§ **WHAT YOU HAVE TO DO**: Filter the entries for lines with the word "Trump".

** SOURCE MATERIAL follows **

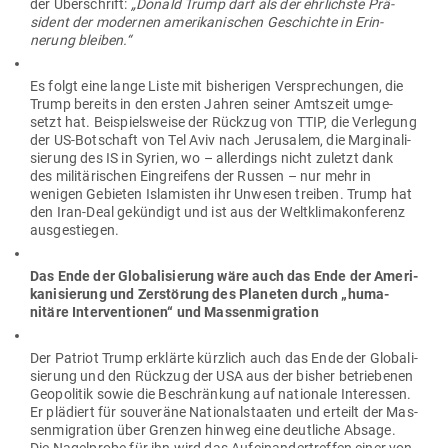
der Über­schrift:
„Donald Trump darf als der ehr­lichste Prä­
sident der modernen ame­ri­ka­ni­schen Geschichte in Erin­
nerung bleiben.“
Es folgt eine lange Liste mit bis­he­rigen Ver­spre­chungen, die
Trump bereits in den ersten Jahren seiner Amtszeit umge­
setzt hat. Bei­spiels­weise der Rückzug von TTIP, die Ver­legung
der US-Bot­schaft von Tel Aviv nach Jeru­salem, die Mar­gi­na­li­
sierung des IS in Syrien, wo – aller­dings nicht zuletzt dank
des mili­tä­ri­schen Ein­greifens der Russen – nur mehr in
wenigen Gebieten Isla­misten ihr Unwesen treiben. Trump hat
den Iran-Deal gekündigt und ist aus der Welt­kli­ma­kon­ferenz
ausgestiegen.
Das Ende der Glo­ba­li­sierung wäre auch das Ende der Ame­ri­
ka­ni­sierung und Zer­störung des Pla­neten durch „huma­
nitäre Inter­ven­tionen“ und Massenmigration
Der Patriot Trump erklärte kürzlich auch das Ende der Glo­ba­li­
sierung und den Rückzug der USA aus der bisher betrie­benen
Geo­po­litik sowie die Beschränkung auf nationale Inter­essen.
Er plä­diert für sou­veräne Natio­nal­staaten und erteilt der Mas­
sen­mi­gration über Grenzen hinweg eine deut­liche Absage.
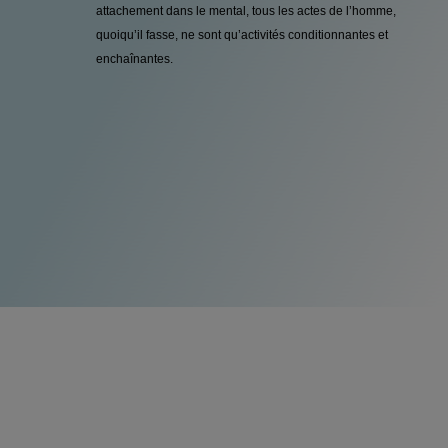
attachement dans le mental, tous les actes de l’homme,
quoiqu’il fasse, ne sont qu’activités conditionnantes et
enchaînantes.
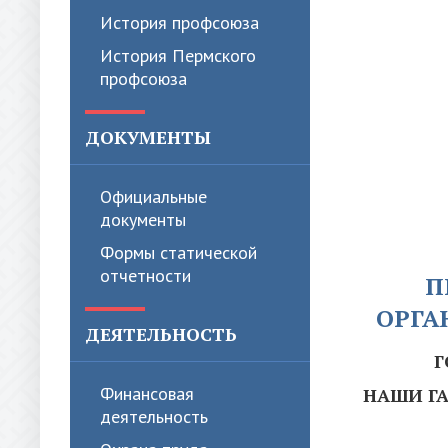
История профсоюза
История Пермского
профсоюза
ДОКУМЕНТЫ
Официальные
документы
Формы статической
отчетности
П
ОРГА
ДЕЯТЕЛЬНОСТЬ
Г
Финансовая
НАШИ ГА
деятельность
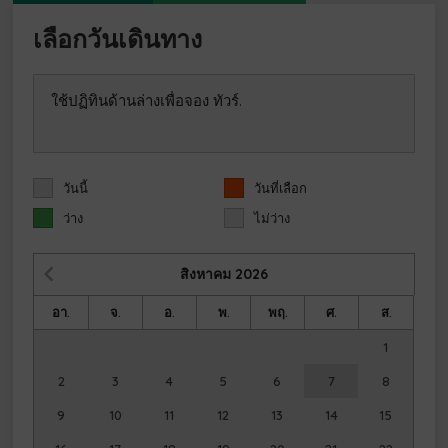
เลือกวันเดินทาง
ใช้ปฏิทินด้านล่างเพื่อจอง ทัวร์.
วันนี้
วันที่เลือก
ว่าง
ไม่ว่าง
สิงหาคม
2026
อา.
จ.
อ.
พ.
พฤ.
ศ.
ส.
1
2
3
4
5
6
7
8
9
10
11
12
13
14
15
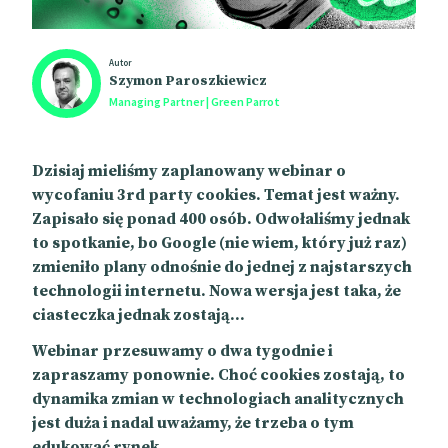
Autor
Szymon Paroszkiewicz
Managing Partner | Green Parrot
Dzisiaj mieliśmy zaplanowany webinar o
wycofaniu 3rd party cookies. Temat jest ważny.
Zapisało się ponad 400 osób. Odwołaliśmy jednak
to spotkanie, bo Google (nie wiem, który już raz)
zmieniło plany odnośnie do jednej z najstarszych
technologii internetu. Nowa wersja jest taka, że
ciasteczka jednak zostają…
Webinar przesuwamy o dwa tygodnie i
zapraszamy ponownie. Choć cookies zostają, to
dynamika zmian w technologiach analitycznych
jest duża i nadal uważamy, że trzeba o tym
edukować rynek.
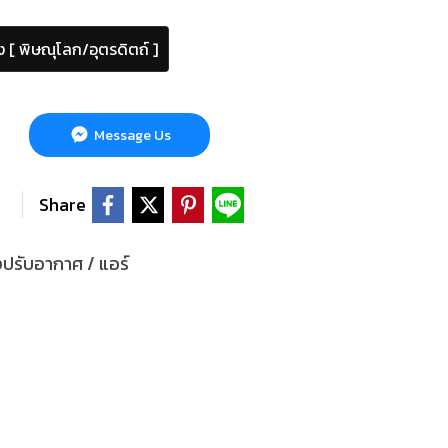
ง [ พิษณุโลก/อุตรดิตถ์ ]
Message Us
Share
องปรับอากาศ / แอร์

** End of SOURCE MATERIAL **

§ **ANSWER TO THE PROBLEM**:
„Donald Trump darf als der ehr­lichste Prä­
Trump bereits in den ersten Jahren seiner Amtszeit umge­
wenigen Gebieten Isla­misten ihr Unwesen treiben. Trump hat
Der Patriot Trump erklärte kürzlich auch das Ende der Glo­ba­li­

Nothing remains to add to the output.